■ DATA SHOWN
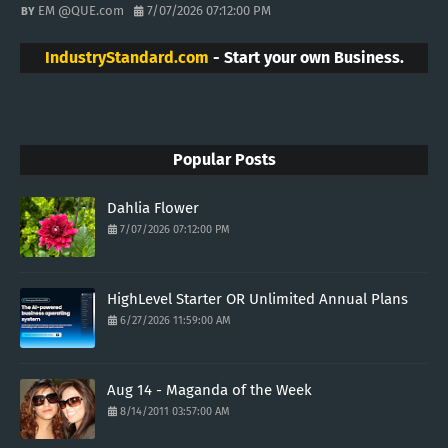
EM @QUE.com
7/07/2026 07:12:00 PM
IndustryStandard.com
- Start your own Business.
Popular Posts
Dahlia Flower
7/07/2026 07:12:00 PM
HighLevel Starter OR Unlimited Annual Plans
6/27/2026 11:59:00 AM
Aug 14 - Maganda of the Week
8/14/2011 03:57:00 AM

■ WHAT IS NEEDED
Restate word for word the lines from the line containing "IndustryStandard.com" through the last line of the listing, inclusive, and nothing beyond them.

■ TASK SOLUTION
IndustryStandard.com
- Start your own Business.
Popular Posts
Dahlia Flower
7/07/2026 07:12:00 PM
HighLevel Starter OR Unlimited Annual Plans
6/27/2026 11:59:00 AM
Aug 14 - Maganda of the Week
8/14/2011 03:57:00 AM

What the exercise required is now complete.